Von einem "symbolträchtigen Moment für beide Länder" sprach der Brite Hands. Die neue Stromleitung sei ein "Leuchtturmprojekt", das verdeutliche, wie eng Deutschland und das Vereinigte Königreich zusammenarbeiteten, um die beiden Volkswirtschaften klimaneutral zu machen. "Wir wollen die Nordsee zur Europas Drehscheibe für grüne Energie machen und die Zusammenarbeit zwischen Deutschland und Großbritannien wird entscheidend sein, um dies zu erreichen."

Die Neuconnect-Vorsitzende Julia Prescot sagte, für die Umsetzung der Energiewende brauche man privatwirtschaftliche Investitionen - ein Beispiel dafür sei die Stromautobahn. "Wir sind das größte englisch-deutsche Investitionsprojekt", sagte sie. Die Investitionskosten von knapp drei Milliarden Euro werden von einem internationalen Konsortium getragen. Beteiligt sind etwa der französische Investor Meridiam, die Allianz Gruppe und die japanischen Energieversorger Kansai Electric Power und Tepco sowie ein Konsortium von mehr als 20 Banken. Staatliche Subventionen fließen nach Angaben der Projektgesellschaft nicht.

Die Neuconnect-Leitung soll bis zu 1,4 Gigawatt Strom in beide Richtungen transportieren können - das entspricht etwa der Leistung eines Atomkraftwerks und ist laut der Projektgesellschaft genug Energie für rund 1,5 Millionen Haushalte. Das 725 Kilometer lange Kabel soll das deutsche Übertragungsnetz von Wilhelmshaven mit dem britischen Netz auf der Isle of Grain in der englischen Grafschaft Kent an der Themse-Mündung verbinden.

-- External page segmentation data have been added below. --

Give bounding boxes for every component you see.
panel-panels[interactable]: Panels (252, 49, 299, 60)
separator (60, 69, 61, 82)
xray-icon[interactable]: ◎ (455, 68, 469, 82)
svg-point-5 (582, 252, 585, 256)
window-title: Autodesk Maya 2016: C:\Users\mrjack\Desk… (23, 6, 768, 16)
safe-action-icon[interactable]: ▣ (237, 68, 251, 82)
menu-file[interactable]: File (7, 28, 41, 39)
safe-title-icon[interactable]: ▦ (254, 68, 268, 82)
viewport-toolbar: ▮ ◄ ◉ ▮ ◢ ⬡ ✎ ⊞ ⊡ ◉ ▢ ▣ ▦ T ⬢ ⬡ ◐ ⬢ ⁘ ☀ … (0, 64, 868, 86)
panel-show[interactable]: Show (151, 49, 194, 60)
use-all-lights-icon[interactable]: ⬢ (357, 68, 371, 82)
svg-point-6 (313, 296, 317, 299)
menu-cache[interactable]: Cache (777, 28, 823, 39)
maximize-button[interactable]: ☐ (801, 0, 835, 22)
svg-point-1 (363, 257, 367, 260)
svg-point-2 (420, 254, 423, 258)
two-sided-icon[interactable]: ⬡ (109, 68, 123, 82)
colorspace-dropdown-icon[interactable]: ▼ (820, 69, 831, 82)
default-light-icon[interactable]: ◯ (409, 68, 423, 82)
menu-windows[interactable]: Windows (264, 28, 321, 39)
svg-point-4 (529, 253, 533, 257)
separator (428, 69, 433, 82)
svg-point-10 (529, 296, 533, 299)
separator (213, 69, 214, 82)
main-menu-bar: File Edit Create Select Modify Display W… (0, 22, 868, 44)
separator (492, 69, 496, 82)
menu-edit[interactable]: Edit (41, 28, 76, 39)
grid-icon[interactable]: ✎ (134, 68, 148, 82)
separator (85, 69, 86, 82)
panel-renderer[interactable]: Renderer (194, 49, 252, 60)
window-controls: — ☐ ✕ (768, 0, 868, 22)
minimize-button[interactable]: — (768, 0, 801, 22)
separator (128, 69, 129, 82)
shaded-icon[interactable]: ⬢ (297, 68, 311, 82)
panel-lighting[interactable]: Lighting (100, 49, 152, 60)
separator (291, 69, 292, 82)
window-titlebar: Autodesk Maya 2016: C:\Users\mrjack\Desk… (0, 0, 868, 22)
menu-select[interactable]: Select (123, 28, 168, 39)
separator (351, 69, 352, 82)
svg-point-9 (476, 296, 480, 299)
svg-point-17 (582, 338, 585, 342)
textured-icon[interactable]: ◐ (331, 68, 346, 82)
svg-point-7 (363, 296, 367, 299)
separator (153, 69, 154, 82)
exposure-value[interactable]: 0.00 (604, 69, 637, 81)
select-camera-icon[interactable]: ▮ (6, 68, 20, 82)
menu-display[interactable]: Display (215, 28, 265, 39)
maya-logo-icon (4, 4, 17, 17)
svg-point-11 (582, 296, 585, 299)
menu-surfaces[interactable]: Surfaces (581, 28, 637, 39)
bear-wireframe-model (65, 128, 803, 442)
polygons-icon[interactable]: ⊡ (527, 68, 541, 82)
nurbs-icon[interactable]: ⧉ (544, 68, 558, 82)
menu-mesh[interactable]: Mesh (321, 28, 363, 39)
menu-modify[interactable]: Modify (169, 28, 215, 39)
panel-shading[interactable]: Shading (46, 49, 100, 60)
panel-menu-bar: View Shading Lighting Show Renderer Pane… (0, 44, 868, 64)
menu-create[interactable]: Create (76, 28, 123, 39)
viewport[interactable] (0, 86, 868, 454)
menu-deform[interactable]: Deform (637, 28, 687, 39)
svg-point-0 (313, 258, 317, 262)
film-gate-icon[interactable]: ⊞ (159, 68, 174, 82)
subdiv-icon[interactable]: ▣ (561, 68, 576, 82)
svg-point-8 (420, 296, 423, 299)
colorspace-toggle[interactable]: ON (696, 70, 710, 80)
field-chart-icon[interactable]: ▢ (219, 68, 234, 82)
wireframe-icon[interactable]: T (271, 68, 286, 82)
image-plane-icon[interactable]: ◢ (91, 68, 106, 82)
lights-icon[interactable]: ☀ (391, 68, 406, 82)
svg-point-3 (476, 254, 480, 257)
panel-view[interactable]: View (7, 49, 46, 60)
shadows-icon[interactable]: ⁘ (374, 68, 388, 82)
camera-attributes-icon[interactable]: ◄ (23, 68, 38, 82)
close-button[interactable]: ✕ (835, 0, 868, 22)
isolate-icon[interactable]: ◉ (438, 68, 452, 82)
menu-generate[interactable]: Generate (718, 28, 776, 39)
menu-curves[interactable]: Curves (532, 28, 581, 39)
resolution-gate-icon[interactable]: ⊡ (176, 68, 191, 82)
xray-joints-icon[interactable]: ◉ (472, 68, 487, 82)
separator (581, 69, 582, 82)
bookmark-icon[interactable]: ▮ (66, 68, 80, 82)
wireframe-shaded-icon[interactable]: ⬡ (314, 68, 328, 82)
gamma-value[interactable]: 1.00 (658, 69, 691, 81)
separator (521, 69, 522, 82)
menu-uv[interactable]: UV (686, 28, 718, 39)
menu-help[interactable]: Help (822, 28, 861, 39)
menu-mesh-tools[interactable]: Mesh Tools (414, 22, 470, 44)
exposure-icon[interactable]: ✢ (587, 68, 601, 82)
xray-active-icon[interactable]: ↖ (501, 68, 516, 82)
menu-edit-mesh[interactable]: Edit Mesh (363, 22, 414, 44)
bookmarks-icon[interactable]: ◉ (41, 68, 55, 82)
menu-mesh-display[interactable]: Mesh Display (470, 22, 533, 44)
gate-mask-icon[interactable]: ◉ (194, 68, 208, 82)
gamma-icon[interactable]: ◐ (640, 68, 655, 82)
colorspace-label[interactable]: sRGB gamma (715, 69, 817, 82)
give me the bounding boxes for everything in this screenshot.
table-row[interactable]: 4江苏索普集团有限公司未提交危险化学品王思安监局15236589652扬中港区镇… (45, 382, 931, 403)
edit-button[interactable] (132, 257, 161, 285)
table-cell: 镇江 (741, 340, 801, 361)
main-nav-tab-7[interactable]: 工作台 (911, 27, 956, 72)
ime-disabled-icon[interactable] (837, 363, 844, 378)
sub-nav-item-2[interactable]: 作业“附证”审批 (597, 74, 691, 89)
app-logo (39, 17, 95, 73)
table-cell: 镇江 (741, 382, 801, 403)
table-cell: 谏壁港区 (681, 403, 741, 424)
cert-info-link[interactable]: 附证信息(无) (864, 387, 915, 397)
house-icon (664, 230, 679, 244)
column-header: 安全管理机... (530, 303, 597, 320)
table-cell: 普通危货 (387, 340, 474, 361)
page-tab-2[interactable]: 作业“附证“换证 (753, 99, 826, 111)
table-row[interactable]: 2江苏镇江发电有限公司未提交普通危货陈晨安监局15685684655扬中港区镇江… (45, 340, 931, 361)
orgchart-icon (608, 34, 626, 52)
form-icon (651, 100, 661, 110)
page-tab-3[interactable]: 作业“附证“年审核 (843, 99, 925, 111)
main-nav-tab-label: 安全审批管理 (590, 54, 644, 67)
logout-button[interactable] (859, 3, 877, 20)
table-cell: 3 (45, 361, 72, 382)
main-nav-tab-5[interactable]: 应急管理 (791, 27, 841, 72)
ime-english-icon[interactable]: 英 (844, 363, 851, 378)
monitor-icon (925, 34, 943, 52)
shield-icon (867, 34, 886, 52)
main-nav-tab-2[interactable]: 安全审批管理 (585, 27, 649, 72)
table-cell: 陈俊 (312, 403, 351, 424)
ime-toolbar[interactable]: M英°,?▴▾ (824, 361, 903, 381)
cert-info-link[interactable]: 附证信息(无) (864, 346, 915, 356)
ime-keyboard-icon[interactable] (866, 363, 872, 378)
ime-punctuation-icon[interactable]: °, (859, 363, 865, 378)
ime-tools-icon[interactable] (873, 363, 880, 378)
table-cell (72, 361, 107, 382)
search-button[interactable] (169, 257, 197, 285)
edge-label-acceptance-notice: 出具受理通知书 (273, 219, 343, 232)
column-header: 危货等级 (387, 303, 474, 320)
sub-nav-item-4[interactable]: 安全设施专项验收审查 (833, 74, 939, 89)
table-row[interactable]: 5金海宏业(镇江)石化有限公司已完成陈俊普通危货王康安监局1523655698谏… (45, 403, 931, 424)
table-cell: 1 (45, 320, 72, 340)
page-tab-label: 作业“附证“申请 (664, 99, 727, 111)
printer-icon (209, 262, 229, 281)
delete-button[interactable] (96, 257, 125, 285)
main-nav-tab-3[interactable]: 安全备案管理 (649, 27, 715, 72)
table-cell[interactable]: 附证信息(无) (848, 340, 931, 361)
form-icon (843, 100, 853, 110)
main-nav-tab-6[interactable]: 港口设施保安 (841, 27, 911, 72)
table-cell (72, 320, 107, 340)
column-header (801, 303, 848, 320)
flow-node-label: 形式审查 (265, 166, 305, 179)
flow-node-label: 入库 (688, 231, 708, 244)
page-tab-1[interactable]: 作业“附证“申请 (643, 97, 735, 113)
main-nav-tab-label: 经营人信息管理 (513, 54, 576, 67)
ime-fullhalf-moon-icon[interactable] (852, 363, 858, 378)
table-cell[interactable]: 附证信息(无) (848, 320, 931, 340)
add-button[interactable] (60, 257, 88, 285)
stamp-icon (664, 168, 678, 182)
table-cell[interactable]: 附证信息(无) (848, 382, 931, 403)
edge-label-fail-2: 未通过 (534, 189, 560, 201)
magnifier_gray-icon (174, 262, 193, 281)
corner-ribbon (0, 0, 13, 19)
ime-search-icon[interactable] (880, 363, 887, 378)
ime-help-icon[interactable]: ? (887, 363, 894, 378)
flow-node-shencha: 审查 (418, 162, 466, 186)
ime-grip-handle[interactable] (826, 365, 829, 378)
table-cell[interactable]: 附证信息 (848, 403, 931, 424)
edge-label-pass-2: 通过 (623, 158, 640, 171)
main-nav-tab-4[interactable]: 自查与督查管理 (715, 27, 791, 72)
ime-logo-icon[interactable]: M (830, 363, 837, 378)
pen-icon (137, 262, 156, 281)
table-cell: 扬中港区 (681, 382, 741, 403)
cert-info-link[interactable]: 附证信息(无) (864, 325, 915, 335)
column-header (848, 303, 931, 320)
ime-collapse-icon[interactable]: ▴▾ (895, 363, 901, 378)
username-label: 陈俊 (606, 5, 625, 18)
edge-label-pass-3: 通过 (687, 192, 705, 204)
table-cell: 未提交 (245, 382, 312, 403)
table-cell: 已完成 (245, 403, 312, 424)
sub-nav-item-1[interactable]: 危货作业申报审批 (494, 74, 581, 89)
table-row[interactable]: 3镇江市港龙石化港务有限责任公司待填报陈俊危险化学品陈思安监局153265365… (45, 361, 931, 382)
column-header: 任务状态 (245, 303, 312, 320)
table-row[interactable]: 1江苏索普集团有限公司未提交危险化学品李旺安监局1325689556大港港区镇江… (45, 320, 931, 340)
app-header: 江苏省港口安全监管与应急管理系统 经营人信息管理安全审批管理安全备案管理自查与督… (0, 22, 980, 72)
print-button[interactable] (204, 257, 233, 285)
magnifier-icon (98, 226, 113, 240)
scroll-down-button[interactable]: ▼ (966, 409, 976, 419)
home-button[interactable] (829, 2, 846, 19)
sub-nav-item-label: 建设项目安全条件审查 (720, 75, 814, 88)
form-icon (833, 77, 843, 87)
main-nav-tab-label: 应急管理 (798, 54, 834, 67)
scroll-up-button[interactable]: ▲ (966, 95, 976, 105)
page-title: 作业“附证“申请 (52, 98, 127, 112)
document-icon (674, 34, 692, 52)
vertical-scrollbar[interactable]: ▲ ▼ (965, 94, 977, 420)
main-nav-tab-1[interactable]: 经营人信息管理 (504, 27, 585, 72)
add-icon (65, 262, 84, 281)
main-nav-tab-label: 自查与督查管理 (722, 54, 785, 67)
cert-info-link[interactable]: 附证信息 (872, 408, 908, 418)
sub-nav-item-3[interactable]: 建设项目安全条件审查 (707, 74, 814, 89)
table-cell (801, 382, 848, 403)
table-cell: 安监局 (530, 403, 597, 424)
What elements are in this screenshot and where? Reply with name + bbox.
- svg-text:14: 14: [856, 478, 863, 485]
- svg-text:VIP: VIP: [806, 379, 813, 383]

Solche Stromautobahnen zwischen Ländern, auch Interkonnektoren genannt, können nach Angaben der Bundesnetzagentur die Energiesicherheit verbessern und den Wettbewerb ankurbeln, was zu günstigeren Strompreisen führen kann. Denn direkte Verbindungen zwischen Strommärkten vergrößern laut der Behörde die Absatzmöglichkeiten. Die Länder könnten so wechselseitig von den jeweils günstigsten Erzeugungsbedingungen profitieren. Deutschland verfügt zurzeit über 54 solcher Interkonnektoren, 16 weitere werden geplant.

Laut Experten wächst mit der Stromverbindung nach Deutschland die Bedeutung Großbritanniens als Strommarkt weiter. "Die britische Insel ist schon jetzt der zweitgrößte Offshore-Windmarkt der Welt nach China", sagte Marc Lehnfeld von der bundeseigenen Gesellschaft Germany Trade and Invest (GTAI) in London. Bisher sei Großbritannien zwar noch Nettostromimporteur. Allerdings wolle die britische Regierung die Kapazität bei Offshore-Wind bis 2030 von 15 auf 50 Gigawatt (GW) deutlich erhöhen. Damit treibe sie auch das Exportpotenzial an, sagte Lehnfeld.